How a Property Platform Stopped Querying Four Databases to Answer One Question
The Situation
A UK property technology company had built four separate microservices to handle different aspects of their data pipeline: one scraped Rightmove listings, one processed floorplans, one ran AI-powered image condition analysis, and one generated a universal identifier linking all three together. Each service had its own Supabase PostgreSQL database. Each worked well in isolation.
The problem showed up when the company built a RAG agent for their frontend. The agent needed to answer questions like "Show me 3-bedroom detached houses in good condition with completed floorplans." That single question required data from all four databases. The agent was making four separate API calls per query, merging the results in application code, and returning answers that were slow, inconsistent, and impossible to filter in combination.
The Cost of Doing Nothing
Every user query hit four databases. Response latency was 800ms to 1.2 seconds for a simple property lookup. Cross-service joins were handled in application code, which meant the AI agent carried the complexity of understanding four different schemas, handling missing data across services, and reconciling different data types for the same identifier. The development team spent roughly a third of their sprint cycles on data integration bugs rather than product features, equivalent to an estimated £30,000-40,000 per year in analyst and developer time lost to manual data stitching. And the agent couldn't perform full-text search across property descriptions combined with condition filters, because the data lived in separate databases with no shared index.
What I Built
A replication layer that streams data from all four source databases into a single Central PostgreSQL instance using native logical replication. On top of the replicated raw data, a dedicated rag_api schema provides two materialized views that collapse 79 raw tables into two queryable surfaces: one row per property (address, price, condition score, floorplan status), and a detail table for per-image analysis.

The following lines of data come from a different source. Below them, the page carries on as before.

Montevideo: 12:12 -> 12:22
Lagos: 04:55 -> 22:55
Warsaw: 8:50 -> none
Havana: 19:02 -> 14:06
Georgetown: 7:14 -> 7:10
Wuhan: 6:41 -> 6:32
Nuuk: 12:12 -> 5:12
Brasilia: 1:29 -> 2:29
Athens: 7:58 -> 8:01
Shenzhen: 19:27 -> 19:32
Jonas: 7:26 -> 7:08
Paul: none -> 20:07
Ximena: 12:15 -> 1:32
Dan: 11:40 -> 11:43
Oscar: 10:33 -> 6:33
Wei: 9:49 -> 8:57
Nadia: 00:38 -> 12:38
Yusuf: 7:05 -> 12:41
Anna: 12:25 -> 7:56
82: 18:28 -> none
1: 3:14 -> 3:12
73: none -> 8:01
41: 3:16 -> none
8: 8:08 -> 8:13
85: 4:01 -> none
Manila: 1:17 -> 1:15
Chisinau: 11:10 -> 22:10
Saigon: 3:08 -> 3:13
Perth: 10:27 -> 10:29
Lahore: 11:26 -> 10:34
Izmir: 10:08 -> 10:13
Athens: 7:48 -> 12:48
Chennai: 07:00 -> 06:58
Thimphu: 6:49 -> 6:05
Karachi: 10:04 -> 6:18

The first version worked for three services. Then I added the Rightmove scraper with its 58 tables and the entire replication cluster stalled. PostgreSQL was trying to spawn parallel sync workers for the initial table copy, and there were only 6 background worker slots available. Three were permanently occupied by existing subscriptions. I had to develop a "Traffic Control" protocol: disable all existing subscriptions, let the large sync complete in isolation, then re-enable everything. No data loss. The replication slots on each publisher held the WAL position during the downtime.
The other surprise was type inconsistency. Four services, four different opinions on how to store the super_id identifier. UUID in two services, text in one, varchar(1028) in another. The materialized view joins silently produced zero matches without explicit ::uuid casts. No errors, no warnings. Every row just showed NULL for condition data, which looked exactly like "analysis hasn't run yet." I caught it by comparing row counts manually.
System Flow
Data Model
Architecture Layers
The Decision Log
| Decision | Alternative Rejected | Why |
|---|---|---|
| PostgreSQL logical replication | Debezium CDC, custom ETL scripts | Source and target are both PostgreSQL on Supabase. Logical replication is engine-native, requires zero middleware, and streams changes without a message broker. |
| Materialized views for the RAG layer | Live views, direct table queries | The agent needs indexed, pre-joined reads. A live view re-executing a 4-way LEFT JOIN with LATERAL subqueries would add 200-400ms per call. Materialized views serve single-digit millisecond reads. |
| Selective table replication for Image Condition | Full schema replication | The service uses Django's public schema. Replicating everything would pull in 30+ framework tables that are irrelevant and could cause namespace collisions with future services. |
| "Traffic Control" protocol for large syncs | Upgrading instance tier | Disabling 3 subscriptions freed worker slots for the 58-table initial copy. Zero cost increase. Zero data loss. Documented as a repeatable procedure for future high-volume onboarding. |
| Supabase Small instance over Micro | Micro with tuned parameters | Micro caps max_logical_replication_workers at 4. With exactly 4 services, there's zero headroom for retries or temporary sync workers. Small instance supports max_worker_processes = 20. |
Results
Before the system, the RAG agent queried four separate databases per user question, with response latencies between 800ms and 1.2 seconds. Cross-service data integration was handled in application code, consuming roughly a third of the development team's sprint capacity for maintenance and bug fixes.
After deployment, the agent queries a single materialized view with indexed reads returning in under 10ms. Property data from all four services is pre-joined and refreshed every 10 minutes via pg_cron. Full-text search on property descriptions runs against a GIN index, which wasn't possible when the data was split across databases. The entire replication infrastructure was built and deployed in one week. The replication topology itself is the part that scales without redesign: adding a fifth or sixth source service means adding one more subscription and extending the materialized view SQL. The constraint is the view refresh. Beyond 50,000 properties, the concurrent refresh will need partitioning or an incremental strategy to keep the 10-minute cycle from drifting.